__TASK ITEM__. Bring together all lines of the material below that contain the string "hour".

(PROVIDED RECORDS Opens)

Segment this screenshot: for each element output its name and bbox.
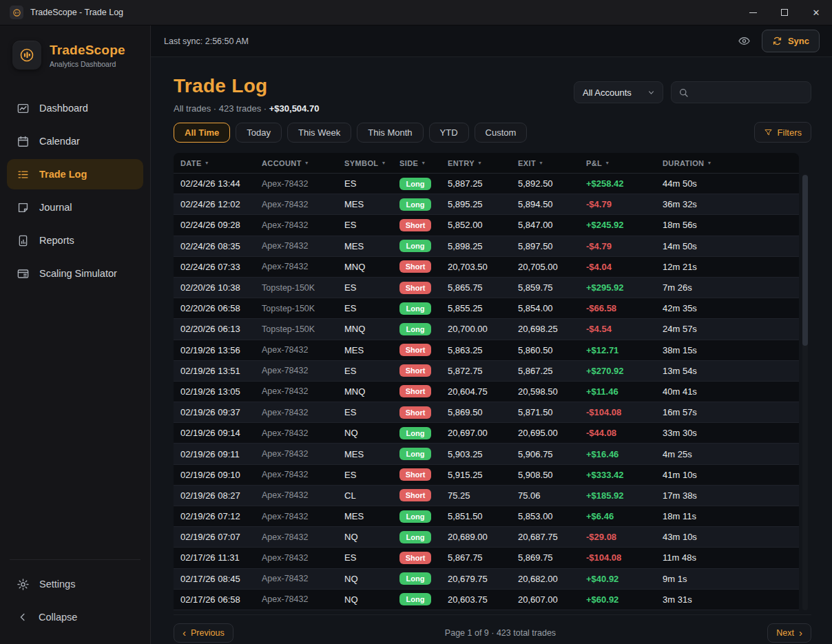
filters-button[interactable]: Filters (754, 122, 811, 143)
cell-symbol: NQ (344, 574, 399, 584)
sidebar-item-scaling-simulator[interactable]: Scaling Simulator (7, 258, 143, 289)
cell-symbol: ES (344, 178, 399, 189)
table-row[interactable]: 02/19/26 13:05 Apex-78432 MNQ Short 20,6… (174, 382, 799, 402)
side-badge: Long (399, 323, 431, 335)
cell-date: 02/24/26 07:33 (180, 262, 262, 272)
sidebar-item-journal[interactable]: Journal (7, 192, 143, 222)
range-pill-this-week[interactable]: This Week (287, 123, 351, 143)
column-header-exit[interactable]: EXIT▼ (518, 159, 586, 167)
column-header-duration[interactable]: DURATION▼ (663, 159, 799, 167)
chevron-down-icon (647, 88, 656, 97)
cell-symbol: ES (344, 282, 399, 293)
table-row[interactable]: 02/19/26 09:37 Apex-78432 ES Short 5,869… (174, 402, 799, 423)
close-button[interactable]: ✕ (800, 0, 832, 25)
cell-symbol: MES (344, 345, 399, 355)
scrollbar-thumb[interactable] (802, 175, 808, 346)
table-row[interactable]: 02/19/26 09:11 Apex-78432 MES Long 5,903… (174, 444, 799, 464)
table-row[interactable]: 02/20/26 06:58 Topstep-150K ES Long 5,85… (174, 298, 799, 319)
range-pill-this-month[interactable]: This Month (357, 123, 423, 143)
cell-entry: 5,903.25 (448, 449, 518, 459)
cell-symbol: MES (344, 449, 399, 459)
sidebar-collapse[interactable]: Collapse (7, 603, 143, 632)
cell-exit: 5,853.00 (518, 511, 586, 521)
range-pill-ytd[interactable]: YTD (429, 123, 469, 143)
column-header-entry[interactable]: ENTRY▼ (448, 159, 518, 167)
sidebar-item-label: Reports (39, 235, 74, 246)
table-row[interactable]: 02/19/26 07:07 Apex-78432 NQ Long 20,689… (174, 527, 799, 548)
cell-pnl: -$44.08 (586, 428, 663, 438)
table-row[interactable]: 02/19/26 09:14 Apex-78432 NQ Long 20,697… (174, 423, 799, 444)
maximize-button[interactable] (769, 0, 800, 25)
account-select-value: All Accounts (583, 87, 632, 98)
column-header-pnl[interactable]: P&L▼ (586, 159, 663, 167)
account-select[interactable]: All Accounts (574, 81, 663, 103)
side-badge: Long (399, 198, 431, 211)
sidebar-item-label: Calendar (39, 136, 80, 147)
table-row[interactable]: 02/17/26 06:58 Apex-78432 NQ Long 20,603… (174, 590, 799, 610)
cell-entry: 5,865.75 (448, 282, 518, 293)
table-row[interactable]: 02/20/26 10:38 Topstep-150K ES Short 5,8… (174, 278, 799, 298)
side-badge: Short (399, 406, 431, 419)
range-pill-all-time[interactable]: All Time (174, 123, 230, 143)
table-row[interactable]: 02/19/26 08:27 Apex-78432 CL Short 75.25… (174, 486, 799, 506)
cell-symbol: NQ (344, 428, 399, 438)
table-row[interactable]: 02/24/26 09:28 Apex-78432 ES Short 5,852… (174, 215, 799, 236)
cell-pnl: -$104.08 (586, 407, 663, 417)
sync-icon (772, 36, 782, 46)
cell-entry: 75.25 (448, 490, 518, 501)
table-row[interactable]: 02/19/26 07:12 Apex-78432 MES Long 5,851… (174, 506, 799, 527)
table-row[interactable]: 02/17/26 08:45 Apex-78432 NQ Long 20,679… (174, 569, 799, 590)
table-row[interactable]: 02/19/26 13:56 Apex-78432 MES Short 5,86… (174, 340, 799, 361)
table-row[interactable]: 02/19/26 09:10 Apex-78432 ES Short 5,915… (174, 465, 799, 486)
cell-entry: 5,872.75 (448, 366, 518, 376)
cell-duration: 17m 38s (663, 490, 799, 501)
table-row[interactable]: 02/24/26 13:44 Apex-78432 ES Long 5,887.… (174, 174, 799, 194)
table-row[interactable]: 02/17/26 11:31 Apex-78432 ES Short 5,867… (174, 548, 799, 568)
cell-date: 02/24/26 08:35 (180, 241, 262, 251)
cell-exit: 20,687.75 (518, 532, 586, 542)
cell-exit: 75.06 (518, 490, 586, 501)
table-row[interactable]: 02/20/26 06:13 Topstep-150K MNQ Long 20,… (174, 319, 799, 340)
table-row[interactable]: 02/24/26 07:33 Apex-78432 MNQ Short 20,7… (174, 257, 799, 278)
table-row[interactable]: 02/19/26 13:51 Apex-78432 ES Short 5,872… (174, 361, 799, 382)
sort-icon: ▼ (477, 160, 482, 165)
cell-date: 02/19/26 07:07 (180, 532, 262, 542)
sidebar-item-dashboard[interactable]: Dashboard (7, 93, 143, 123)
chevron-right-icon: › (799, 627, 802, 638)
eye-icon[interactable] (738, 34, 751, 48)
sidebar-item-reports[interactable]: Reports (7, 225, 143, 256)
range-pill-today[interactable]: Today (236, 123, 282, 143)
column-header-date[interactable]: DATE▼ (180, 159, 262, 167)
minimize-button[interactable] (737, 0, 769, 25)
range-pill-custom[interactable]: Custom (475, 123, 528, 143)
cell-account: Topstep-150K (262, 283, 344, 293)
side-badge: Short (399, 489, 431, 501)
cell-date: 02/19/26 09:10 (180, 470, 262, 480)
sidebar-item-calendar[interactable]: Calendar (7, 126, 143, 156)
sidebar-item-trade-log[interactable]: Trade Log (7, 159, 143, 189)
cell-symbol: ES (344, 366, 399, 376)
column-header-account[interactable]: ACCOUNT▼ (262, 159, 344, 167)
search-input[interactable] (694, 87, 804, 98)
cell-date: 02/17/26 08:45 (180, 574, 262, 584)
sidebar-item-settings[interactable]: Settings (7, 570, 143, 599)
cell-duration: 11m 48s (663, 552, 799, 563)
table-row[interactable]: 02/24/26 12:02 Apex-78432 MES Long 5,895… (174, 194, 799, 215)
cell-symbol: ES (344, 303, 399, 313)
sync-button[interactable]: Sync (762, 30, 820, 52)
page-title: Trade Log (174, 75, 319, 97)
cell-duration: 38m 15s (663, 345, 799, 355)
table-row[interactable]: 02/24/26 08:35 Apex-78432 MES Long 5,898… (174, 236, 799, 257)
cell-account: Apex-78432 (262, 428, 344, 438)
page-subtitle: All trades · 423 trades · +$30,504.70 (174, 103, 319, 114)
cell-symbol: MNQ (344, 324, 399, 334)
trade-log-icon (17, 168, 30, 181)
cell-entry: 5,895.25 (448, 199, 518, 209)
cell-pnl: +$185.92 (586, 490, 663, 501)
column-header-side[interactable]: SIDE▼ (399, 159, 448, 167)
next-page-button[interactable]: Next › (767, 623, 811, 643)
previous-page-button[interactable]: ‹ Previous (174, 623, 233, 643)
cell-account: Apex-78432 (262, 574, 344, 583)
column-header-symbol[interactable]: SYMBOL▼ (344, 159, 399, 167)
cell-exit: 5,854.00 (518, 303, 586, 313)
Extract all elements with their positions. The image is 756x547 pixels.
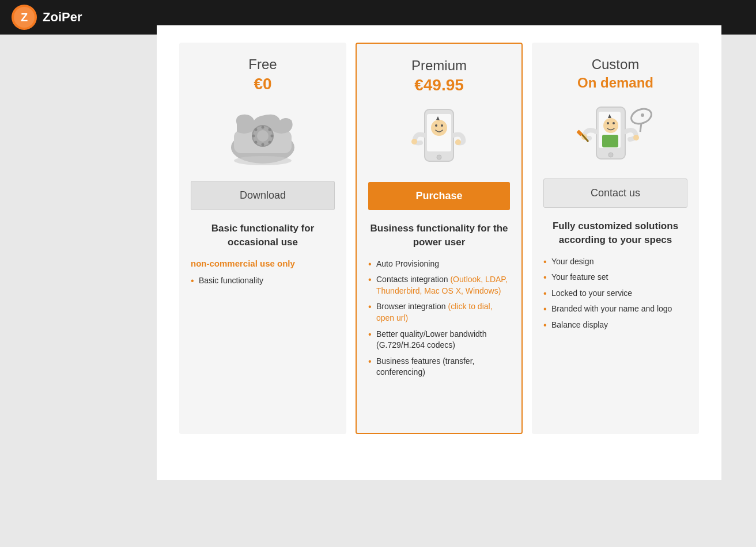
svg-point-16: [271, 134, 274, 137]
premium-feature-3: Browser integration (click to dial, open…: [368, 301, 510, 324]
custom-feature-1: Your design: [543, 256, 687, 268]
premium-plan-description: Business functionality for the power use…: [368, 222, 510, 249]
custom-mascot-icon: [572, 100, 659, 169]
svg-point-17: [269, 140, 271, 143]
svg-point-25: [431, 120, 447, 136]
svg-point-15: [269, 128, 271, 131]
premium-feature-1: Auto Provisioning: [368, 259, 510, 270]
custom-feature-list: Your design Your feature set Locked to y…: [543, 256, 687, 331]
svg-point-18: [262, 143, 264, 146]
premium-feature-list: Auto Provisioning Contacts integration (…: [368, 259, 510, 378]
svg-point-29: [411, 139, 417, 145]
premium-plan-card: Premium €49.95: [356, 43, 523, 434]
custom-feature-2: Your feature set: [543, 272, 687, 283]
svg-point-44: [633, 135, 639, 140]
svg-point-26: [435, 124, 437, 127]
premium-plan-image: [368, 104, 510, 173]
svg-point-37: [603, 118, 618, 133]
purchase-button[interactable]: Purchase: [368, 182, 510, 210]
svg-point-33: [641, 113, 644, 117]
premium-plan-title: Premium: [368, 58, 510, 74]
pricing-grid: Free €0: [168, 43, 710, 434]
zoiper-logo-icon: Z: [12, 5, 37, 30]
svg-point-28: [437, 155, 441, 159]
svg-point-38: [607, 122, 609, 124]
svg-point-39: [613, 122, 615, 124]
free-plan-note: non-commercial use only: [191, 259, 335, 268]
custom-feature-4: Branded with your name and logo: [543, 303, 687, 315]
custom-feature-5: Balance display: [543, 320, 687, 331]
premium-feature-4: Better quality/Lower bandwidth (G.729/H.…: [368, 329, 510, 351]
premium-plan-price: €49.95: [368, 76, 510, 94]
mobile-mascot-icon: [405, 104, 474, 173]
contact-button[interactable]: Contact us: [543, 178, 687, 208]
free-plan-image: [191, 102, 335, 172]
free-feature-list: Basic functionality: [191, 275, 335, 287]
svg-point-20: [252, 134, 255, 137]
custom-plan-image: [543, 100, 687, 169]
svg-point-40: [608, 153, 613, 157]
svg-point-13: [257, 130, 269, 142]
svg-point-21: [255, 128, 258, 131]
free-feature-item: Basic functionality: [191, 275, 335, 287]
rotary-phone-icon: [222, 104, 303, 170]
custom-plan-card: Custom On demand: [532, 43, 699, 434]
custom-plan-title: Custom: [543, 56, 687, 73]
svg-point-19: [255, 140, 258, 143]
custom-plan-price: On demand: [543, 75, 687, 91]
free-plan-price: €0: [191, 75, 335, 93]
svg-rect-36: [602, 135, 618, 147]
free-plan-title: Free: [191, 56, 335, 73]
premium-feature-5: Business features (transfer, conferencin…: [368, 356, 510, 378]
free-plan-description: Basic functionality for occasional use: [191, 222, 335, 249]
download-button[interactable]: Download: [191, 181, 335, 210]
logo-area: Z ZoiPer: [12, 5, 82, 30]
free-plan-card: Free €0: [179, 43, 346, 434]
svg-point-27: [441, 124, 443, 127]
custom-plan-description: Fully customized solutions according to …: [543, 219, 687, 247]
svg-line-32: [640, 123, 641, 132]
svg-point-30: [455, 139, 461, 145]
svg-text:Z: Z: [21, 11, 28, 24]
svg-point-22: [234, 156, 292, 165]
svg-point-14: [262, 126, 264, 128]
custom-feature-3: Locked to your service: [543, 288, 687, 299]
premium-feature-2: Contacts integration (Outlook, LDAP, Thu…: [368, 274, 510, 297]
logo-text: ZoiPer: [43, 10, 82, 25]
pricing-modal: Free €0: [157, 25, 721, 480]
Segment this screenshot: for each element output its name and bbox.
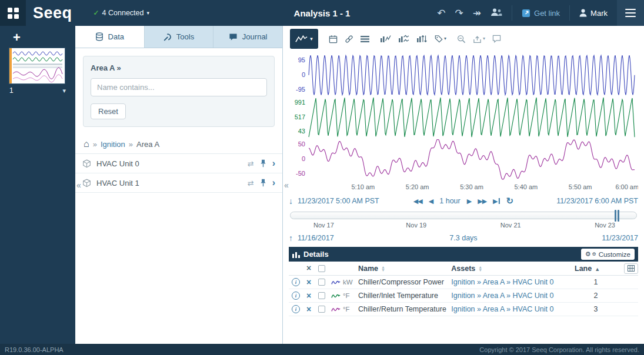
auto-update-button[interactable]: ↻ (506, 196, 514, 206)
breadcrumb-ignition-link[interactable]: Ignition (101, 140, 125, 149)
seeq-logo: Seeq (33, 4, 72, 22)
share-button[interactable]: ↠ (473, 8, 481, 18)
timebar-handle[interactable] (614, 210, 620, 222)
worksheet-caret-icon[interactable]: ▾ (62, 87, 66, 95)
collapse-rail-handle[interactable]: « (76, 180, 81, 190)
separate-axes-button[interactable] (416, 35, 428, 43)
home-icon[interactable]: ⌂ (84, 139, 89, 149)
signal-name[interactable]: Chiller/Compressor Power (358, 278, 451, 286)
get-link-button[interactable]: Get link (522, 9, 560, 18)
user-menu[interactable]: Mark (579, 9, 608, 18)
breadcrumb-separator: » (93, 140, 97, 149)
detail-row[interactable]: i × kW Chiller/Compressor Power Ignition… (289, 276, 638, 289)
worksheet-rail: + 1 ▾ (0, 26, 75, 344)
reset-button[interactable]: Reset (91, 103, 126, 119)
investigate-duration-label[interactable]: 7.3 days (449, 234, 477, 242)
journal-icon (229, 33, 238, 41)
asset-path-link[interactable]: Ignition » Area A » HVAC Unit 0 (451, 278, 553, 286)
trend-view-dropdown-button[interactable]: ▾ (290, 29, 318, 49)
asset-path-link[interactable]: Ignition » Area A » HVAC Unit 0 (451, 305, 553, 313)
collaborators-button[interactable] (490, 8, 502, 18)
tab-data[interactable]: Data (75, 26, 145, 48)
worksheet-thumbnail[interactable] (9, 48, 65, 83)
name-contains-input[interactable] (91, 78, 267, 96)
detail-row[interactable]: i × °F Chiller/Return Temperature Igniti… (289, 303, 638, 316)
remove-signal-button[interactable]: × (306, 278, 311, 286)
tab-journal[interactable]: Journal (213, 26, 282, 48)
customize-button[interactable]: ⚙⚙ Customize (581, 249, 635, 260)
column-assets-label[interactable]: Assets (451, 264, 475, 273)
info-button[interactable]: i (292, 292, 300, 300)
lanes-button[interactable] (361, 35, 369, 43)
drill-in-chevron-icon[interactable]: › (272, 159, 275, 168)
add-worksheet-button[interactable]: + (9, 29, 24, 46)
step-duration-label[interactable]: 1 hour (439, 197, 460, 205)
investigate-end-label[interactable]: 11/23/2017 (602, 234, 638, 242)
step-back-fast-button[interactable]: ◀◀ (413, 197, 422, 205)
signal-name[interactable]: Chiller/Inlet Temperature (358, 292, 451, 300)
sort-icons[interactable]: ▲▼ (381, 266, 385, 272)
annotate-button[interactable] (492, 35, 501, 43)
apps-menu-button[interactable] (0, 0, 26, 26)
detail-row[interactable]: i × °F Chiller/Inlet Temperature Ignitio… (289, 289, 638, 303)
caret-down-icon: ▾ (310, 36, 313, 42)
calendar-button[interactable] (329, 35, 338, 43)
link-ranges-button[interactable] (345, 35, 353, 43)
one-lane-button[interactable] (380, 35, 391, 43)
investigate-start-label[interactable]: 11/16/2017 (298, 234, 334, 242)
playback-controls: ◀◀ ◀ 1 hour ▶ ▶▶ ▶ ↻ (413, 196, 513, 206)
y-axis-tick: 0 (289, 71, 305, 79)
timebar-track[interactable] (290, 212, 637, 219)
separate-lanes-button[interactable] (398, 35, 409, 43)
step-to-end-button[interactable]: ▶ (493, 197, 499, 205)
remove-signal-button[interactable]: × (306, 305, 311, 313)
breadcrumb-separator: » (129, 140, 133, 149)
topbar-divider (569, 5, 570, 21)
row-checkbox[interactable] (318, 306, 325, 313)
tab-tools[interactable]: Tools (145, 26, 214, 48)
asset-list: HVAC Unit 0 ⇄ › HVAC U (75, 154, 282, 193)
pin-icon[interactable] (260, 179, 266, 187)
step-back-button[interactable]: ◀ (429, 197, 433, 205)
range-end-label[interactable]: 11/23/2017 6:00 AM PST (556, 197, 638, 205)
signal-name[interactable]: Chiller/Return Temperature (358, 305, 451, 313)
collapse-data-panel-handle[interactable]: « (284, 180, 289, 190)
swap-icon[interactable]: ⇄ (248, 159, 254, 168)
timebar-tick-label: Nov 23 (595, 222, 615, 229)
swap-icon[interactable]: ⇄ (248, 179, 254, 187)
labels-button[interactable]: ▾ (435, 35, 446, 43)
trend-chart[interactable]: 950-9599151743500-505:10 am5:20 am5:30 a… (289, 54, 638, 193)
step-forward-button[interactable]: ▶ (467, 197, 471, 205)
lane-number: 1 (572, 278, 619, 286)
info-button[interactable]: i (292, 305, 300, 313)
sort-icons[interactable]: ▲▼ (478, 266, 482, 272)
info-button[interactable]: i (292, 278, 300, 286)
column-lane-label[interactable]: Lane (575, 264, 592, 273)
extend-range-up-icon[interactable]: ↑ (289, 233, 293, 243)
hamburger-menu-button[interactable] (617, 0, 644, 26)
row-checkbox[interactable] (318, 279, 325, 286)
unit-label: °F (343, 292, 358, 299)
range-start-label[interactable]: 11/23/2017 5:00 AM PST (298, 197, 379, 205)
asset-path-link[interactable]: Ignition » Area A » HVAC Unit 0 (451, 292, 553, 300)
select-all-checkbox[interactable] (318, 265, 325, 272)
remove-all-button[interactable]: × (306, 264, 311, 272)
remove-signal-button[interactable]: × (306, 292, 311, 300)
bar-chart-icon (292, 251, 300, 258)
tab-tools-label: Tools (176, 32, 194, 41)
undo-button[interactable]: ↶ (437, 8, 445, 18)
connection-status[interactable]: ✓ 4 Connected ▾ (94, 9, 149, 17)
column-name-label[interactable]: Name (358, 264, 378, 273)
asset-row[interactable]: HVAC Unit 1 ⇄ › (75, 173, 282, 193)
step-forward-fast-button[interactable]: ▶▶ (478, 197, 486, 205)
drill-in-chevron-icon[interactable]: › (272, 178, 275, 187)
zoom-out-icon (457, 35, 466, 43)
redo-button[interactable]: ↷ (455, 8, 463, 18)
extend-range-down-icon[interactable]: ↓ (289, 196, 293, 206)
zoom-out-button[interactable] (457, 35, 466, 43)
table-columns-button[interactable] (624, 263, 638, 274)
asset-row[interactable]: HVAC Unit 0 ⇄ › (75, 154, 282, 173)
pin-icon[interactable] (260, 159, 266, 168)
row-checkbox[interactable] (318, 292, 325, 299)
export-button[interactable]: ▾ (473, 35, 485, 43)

(PROVIDED RECORDS Closes)

__SOLUTION__.
step-duration-label[interactable]: 1 hour (439, 197, 460, 205)
playback-controls: ◀◀ ◀ 1 hour ▶ ▶▶ ▶ ↻ (413, 196, 513, 206)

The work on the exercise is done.